Following Sunday afternoon’s win over the Tennessee Volunteers, Texas women’s basketball head coach Vic Schaefer took an opportunity during his team’s off-day to look back at the previous stretch of games.
“Reflection Monday is always a good day for me, and it helps me to really step back,” Schaefer said.
Since the start of February, the Longhorns have faced then-No. 10 Oklahoma, then-No. 5 LSU, then-No. 18 Kentucky, No. 5 Vanderbilt and then-No. 22 Tennessee, escaping this gauntlet of Southeastern Conference play with a 4–1 record.
But lingering within that stretch is the lopsided loss to the Commodores, in which the Longhorns’ deficit reached as much as 26 points.
After the defeat in Nashville, Schaefer did not hold back about his perception of his players’ lack of heart and toughness, calling his group “probably the softest team I’ve had in years.”
It was a polarizing level of criticism that did not go away overnight, even after a redeeming win in Knoxville. While speaking to reporters on Wednesday, the topic resurfaced in the context of Schaefer’s Monday reflection.

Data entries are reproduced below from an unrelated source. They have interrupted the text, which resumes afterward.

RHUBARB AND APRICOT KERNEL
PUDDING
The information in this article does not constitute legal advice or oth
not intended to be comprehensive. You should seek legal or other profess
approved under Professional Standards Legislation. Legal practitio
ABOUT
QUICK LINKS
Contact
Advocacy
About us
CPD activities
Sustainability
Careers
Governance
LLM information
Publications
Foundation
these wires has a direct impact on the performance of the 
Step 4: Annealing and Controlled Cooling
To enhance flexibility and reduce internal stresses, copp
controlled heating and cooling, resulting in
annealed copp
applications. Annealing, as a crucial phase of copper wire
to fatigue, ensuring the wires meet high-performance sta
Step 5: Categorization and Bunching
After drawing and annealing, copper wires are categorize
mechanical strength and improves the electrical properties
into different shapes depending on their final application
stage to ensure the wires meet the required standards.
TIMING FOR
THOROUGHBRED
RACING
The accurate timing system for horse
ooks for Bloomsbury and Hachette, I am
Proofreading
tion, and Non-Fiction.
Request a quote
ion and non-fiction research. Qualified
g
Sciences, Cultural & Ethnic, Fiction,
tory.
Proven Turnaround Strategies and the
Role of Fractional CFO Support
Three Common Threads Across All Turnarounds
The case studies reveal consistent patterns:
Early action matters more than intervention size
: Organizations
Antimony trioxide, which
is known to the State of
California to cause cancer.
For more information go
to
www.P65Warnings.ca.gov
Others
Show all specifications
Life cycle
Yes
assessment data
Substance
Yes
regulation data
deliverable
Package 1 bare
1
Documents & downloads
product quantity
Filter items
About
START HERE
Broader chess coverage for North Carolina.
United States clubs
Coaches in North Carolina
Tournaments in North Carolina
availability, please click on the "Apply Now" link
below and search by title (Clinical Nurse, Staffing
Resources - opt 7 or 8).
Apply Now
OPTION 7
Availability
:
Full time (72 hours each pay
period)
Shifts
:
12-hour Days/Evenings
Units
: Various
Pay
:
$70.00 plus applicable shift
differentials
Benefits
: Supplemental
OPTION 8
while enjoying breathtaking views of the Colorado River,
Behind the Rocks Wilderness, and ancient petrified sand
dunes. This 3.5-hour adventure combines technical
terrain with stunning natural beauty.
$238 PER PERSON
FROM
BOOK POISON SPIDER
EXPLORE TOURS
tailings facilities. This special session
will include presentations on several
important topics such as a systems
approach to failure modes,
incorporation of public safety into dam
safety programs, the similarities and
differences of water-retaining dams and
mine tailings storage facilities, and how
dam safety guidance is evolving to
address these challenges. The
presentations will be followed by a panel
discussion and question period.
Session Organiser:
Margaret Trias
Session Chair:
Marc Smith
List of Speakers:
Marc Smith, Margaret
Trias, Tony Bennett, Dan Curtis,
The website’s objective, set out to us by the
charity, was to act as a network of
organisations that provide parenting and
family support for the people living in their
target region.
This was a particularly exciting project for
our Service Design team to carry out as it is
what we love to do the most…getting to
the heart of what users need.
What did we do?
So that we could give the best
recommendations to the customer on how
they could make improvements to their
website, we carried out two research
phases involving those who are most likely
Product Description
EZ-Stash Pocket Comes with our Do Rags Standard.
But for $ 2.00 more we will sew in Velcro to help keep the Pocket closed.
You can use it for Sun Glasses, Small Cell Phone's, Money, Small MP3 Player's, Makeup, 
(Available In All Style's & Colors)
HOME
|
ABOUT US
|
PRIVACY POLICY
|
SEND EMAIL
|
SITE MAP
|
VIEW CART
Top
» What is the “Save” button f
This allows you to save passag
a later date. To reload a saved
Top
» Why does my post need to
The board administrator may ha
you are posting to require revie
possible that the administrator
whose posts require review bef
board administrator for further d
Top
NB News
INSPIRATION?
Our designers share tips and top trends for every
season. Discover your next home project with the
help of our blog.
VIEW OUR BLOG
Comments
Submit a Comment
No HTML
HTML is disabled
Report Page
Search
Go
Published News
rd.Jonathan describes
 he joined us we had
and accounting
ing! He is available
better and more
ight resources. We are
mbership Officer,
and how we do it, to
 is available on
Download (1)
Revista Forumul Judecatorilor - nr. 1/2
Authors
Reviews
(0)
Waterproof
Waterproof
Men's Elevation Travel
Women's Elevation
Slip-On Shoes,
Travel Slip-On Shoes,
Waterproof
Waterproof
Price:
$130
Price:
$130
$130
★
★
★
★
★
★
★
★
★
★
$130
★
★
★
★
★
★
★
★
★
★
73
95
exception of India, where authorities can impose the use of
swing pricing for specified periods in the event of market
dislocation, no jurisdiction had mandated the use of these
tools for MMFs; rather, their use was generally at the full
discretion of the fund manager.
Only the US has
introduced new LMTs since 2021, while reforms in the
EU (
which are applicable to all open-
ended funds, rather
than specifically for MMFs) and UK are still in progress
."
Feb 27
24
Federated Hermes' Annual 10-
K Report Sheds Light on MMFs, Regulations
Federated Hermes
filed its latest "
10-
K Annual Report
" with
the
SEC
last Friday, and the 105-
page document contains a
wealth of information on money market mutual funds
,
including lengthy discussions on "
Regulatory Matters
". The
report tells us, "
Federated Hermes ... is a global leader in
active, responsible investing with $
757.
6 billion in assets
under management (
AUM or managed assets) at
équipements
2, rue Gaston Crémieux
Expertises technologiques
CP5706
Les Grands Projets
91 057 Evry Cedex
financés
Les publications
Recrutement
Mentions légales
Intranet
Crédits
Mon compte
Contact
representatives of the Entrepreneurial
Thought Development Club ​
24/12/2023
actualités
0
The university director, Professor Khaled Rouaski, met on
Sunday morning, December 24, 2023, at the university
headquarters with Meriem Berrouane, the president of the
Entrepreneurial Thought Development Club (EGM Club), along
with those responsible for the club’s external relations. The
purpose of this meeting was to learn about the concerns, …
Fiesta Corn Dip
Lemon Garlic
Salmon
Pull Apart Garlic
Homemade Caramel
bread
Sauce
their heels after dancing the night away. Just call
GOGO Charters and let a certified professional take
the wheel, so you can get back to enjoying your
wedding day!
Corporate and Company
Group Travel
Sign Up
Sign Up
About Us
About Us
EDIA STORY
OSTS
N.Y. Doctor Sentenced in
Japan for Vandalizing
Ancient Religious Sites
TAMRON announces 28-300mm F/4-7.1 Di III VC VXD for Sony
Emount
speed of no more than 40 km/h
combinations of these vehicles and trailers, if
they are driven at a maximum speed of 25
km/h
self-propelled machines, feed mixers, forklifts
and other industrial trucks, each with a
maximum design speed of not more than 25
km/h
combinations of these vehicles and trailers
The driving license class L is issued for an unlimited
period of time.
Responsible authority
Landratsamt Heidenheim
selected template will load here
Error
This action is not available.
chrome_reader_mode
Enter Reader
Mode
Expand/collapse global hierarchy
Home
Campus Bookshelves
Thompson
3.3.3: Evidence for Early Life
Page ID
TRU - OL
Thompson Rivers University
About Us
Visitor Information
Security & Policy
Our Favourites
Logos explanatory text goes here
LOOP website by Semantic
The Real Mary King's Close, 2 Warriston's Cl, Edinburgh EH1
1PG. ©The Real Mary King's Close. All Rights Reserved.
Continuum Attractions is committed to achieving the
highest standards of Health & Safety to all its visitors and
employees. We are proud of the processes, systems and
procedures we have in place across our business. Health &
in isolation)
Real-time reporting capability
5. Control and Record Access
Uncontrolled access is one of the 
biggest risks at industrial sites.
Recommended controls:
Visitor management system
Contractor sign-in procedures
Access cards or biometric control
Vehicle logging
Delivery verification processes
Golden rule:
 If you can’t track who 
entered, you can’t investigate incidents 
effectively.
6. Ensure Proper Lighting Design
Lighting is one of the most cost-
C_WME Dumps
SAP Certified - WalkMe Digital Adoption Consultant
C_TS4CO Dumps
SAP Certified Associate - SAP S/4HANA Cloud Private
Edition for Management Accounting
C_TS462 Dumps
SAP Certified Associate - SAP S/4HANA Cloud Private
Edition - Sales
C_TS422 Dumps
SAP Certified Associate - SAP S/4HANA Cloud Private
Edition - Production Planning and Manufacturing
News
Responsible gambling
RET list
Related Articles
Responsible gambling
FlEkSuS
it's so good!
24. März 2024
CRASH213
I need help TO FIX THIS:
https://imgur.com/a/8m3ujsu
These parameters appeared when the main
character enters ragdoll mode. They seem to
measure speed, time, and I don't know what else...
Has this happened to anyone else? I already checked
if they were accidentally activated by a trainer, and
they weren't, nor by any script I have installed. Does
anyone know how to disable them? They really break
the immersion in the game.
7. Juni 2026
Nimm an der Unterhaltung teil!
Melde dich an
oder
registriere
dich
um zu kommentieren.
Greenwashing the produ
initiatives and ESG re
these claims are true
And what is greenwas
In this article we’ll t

“I don’t know that my team particularly liked it,” Schaefer said about the reception of his criticism. “I’ve had teams in the past that would have taken that and really wore it and said, ‘Hey man, we gotta get better.’ … Each team is different, and this team is different too. And even though we went to Tennessee and we won on Sunday, in hindsight, I don’t know that I would do that again with this team.”
Schaefer emphasized his public frustration came from a place of care for his players, that he wants success “so badly for them, to a fault.” Yet his way of expressing it was received differently throughout the locker room. Even after 670 games as a head coach, there is still learning to be done.
“My job (is) to be in tune with my players and my team,” Schaefer said. “Throughout the course of the season, you learn things about your team, and so you learn from it, you grow from it and you move on.”
The question now becomes, how will they move forward? At this point in time, No. 4 Texas sits at a record of 24–3, with 10 ranked wins, and is projected as a No. 1 seed in the NCAA Tournament by ESPN’s Charlie Creme.
Last week’s loss to Vanderbilt has the potential to be framed as a blip in the road to postseason success, rather than a signal that things are falling apart. The bounce back in Knoxville indicates that the former can hold true.
“I don’t think the sky is falling, even though sometimes we can all act like it and think like it, but it’s not,” Schaefer said. “These kids are doing all they can do.”
Only four games remain for the Longhorns before the SEC Tournament, and next on the docket is the rescheduled contest against the Arkansas Razorbacks.
Texas will tip off from Bud Walton Arena in Fayetteville, Ark., at 6:30 p.m. on Thursday in its penultimate road game of the 2025-26 campaign.